自然法と倫理学
それによって、倫理において制度と自由とが相互に関係づけられていた、そのスタイルも変化することになる
前の章、[五-7]も参照のこと。
「自然法と倫理学」のゴールデンタッグ(の崩壊)のことを謂っているのだと思われます。
『信頼』の索引で、「自然法」か「倫理学」を引くと、同趣旨の議論がヒットする(はず。たぶん)。
『信頼』の索引には「自然法」がなくて、「倫理学の信頼原則」が
- 2,144,159,160
とあります。ちなみに2頁には
信頼の必然性は、正しい振舞の規則を導き出すための、真かつ確実な基盤とみなすこともできる。もし信頼しない場合の選択肢が、混沌と全身を萎縮させる不安だけであるとしたら、人間はその本性に応じて、もちろんなんでも盲目にというのではないけれども、何かを信頼しなければならない、ということが導かれよう。こうして倫理学的あるいは自然法的な格率が、つまり対立物の許容を組み込んだ原理が導出されるが、この原理の実効性については大いに争われている。
とあります。で、160ページで「みずからの対立物をともに許してしまう道徳的な原則」といわれるのが、おそらく「倫理学的あるいは自然法的な格率」なんでしょうね。で、
このような格率の軌範的性格は、すでに内容的ならびに社会的な複雑性が大幅に縮減された状況が予期されうる場合にのみ、そしてその限りにおいて有効である。
と。
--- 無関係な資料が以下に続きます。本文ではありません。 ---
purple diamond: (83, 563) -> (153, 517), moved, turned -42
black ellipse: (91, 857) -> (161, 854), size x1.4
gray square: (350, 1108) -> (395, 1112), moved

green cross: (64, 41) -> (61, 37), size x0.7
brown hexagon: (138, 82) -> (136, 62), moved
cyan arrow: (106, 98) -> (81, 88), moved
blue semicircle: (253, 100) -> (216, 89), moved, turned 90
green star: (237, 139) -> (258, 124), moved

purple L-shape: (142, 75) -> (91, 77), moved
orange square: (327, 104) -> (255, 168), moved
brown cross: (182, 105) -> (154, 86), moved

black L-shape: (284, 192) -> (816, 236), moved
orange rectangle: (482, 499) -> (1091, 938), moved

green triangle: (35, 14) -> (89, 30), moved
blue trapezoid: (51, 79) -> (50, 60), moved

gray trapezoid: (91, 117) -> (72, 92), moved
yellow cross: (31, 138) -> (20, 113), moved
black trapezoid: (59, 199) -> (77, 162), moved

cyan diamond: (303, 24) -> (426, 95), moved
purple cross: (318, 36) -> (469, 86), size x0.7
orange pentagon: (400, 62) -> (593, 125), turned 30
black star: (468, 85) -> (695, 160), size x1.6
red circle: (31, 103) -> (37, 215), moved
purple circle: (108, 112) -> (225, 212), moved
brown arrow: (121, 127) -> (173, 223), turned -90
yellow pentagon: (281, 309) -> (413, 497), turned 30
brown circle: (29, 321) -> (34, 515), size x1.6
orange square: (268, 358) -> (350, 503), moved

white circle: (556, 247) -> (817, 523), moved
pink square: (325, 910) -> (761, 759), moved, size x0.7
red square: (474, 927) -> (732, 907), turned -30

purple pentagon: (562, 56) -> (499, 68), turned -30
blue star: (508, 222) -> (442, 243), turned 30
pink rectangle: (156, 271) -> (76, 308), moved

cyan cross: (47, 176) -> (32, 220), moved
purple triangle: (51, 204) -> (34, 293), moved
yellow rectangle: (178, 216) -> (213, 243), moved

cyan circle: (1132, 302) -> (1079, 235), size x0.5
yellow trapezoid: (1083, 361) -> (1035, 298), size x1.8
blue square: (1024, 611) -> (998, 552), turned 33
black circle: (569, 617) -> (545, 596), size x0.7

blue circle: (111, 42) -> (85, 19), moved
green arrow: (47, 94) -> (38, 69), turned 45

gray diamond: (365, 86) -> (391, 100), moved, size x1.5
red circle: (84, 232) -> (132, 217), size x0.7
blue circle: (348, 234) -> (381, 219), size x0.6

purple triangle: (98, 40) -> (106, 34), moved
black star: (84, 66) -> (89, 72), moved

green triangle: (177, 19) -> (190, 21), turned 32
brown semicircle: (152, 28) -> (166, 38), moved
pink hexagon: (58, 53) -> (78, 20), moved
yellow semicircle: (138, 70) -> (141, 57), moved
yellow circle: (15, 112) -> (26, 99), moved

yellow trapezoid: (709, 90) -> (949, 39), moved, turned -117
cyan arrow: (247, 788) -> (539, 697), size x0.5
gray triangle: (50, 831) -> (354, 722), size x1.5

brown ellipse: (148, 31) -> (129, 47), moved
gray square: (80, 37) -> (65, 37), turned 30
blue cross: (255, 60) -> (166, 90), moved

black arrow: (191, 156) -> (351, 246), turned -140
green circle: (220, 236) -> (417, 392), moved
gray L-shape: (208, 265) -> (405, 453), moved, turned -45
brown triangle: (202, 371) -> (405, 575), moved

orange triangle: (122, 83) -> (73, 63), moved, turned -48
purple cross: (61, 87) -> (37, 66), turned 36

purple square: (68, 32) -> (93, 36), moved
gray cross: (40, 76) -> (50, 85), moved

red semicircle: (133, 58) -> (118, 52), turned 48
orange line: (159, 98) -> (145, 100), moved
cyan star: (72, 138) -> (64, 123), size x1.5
これは法や組織の領域ではあてはまるかもしれないけれど、
概して、今日の社会的世界は、行為理論としての原則-倫理学を認めるにはあまりに複雑になっている。
と、ここで厨な疑問。「ゴールデンタッグ」はいつ頃有効だったのでしょうか。つまり今日ほど社会的世界が複雑でなかった頃は、いつだったのか。それでルーマンの進化論でいうとそれは機能的分化の前の段階(階層的分化)の段階だったのか、というのが今日の素朴な疑問です。
#ところで酒井さんお父さんの入れ歯、じゃなかった、『信頼』みつかったんですか?
『制度としての基本権』はどうかというと……うわっ、索引が無いクマー!
『手続きを通しての正統化』では……とやってるときりがないので、明日以降にします。今日はこれからハルの翻訳して寝ます。